Signed-off-by: Yanchao Lu <yanchaol@nvidia.com>
2026-01-13 22:18:36 +08:00 · 2025-12-28 13:55:39 +08:00 · 2025-12-28 13:55:39 +08:00 · 270be801aa
commit 270be801aa
parent c59aa8bec5
6 changed files with 69 additions and 46 deletions
--- a/jenkins/BuildDockerImage.groovy
+++ b/jenkins/BuildDockerImage.groovy
@ -372,7 +372,7 @@ def buildImage(config, imageKeyToTag)
                IMAGE_WITH_TAG=${imageWithTag} \
                STAGE=${dockerfileStage} \
                BUILD_WHEEL_OPTS='-j ${build_jobs}' ${args} ${buildWheelArgs}
-                """, sleepInSecs: randomSleep, numRetries: 2, shortCommondRunTimeMax: 7200)

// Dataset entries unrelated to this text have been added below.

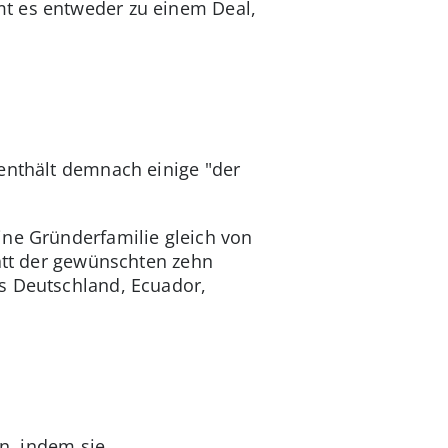
mt es entweder zu einem Deal,
 enthält demnach einige "der
ine Gründerfamilie gleich von
tatt der gewünschten zehn
us Deutschland, Ecuador,
en, indem sie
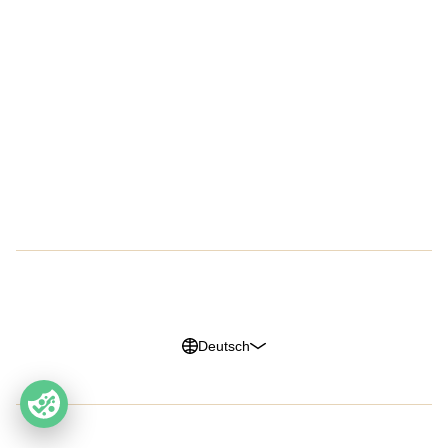
Unternehmen
Über uns
Presse
EPIC
Karriere
G2 Reviews
Datenschutzerklärung
Impressum
Cookie Richtlinien
Trust Center
Deutsch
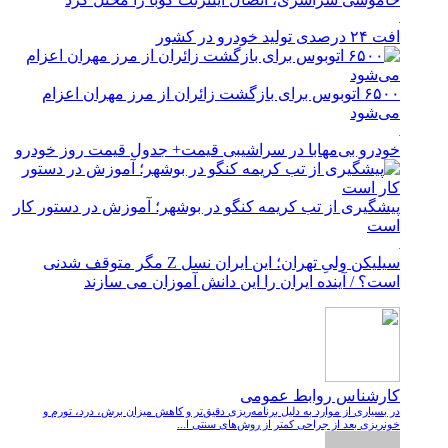
افت ۲۴ درصدی تولید خودرو در کشور
۶۵۰۰ اتوبوس برای بازگشت زائران از مرز مهران اعزام
می‌شود
خودرو بی‌مهابا در سراشیبی قیمت+ جدول قیمت روز خودرو
پیشگیری از تب کریمه کنگو در بوشهر؛ آموزش در دستور کار
است
سیلیکن ولیِ تهران؛ این ایران نسل Z مگر متوقف شدنی
است؟ / آینده ایران را این دانش آموزان می سازند
کارشناس روابط عمومی
در بسیاری از موارد به دلیل برنامه‌ریزی دقیق‌تر و کاهش میزان برش، درد، تورم و
خونریزی بعد از جراحی کمتر از روش‌های سنتی ا...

+                """, sleepInSecs: randomSleep, numRetries: 6, shortCommondRunTimeMax: 7200)
            }
            if (target == "ngc-release") {
                imageKeyToTag["NGC Release Image ${config.arch}"] = imageWithTag
@ -726,7 +726,7 @@ pipeline {
                        cmd += "--image "

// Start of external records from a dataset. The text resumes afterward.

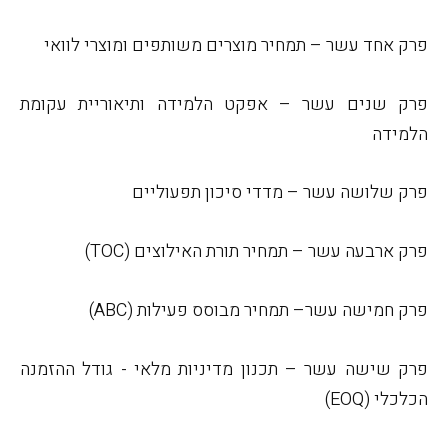
פרק אחד עשר – תמחיר מוצרים משותפים ומוצרי לוואי
פרק שנים עשר – אפקט הלמידה ותיאוריית עקומת
הלמידה
פרק שלושה עשר – מדדי סיכון תפעוליים
פרק ארבעה עשר – תמחיר תורת האילוצים (
TOC
)
פרק חמישה עשר– תמחיר מבוסס פעילות (
ABC
)
פרק שישה עשר – תכנון מדיניות מלאי - גודל ההזמנה
הכלכלי (
EOQ
)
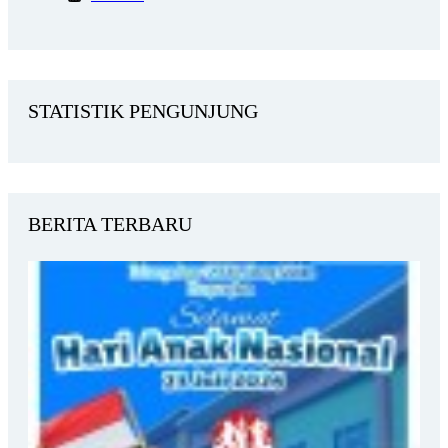
STATISTIK PENGUNJUNG
BERITA TERBARU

                        cmd += imageKeyToTag.values().join(" ")
                        withCredentials([usernamePassword(credentialsId: "NSPECT_CLIENT-${nspect_env}", usernameVariable: 'NSPECT_CLIENT_ID', passwordVariable: 'NSPECT_CLIENT_SECRET')]) {
-                            trtllm_utils.llmExecStepWithRetry(this, script: cmd, numRetries: 6, shortCommondRunTimeMax: 7200)
+                            trtllm_utils.llmExecStepWithRetry(this, script: cmd, sleepInSecs: 600, numRetries: 6, shortCommondRunTimeMax: 7200)
                        }
                    }
                }
--- a/jenkins/L0_MergeRequest.groovy
+++ b/jenkins/L0_MergeRequest.groovy
@ -1241,7 +1241,8 @@ def launchStages(pipeline, reuseBuild, testFilter, enableFailFast, globalVars)

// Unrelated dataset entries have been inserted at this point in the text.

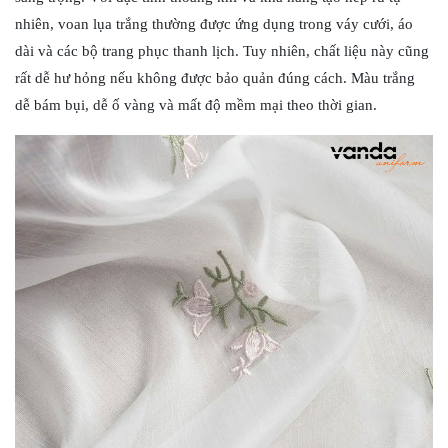
nhiên, voan lụa trắng thường được ứng dụng trong váy cưới, áo
dài và các bộ trang phục thanh lịch. Tuy nhiên, chất liệu này cũng
rất dễ hư hỏng nếu không được bảo quản đúng cách. Màu trắng
dễ bám bụi, dễ ố vàng và mất độ mềm mại theo thời gian.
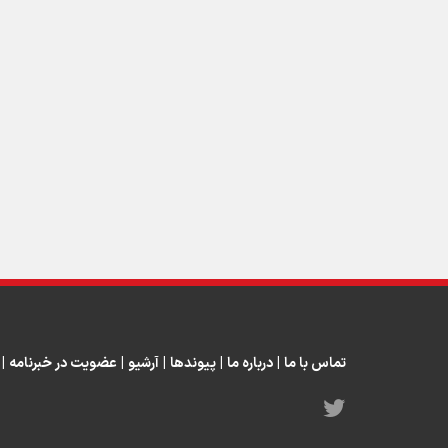
تماس با ما
|
درباره ما
|
پیوندها
|
آرشیو
|
عضویت در خبرنامه
|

    def dockerBuildJob = [
        "Build-Docker-Images": {
            script {
-                stage("[Build-Docker-Images] Remote Run") {
+                def testStageName = "[Build-Docker-Images] ${env.localJobCredentials ? "Remote Run" : "Run"}"
+                stage(testStageName) {
                    def branch = env.gitlabBranch ? env.gitlabBranch : "main"
                    if (globalVars[GITHUB_PR_API_URL]) {
                        branch = "github-pr-" + globalVars[GITHUB_PR_API_URL].split('/').last()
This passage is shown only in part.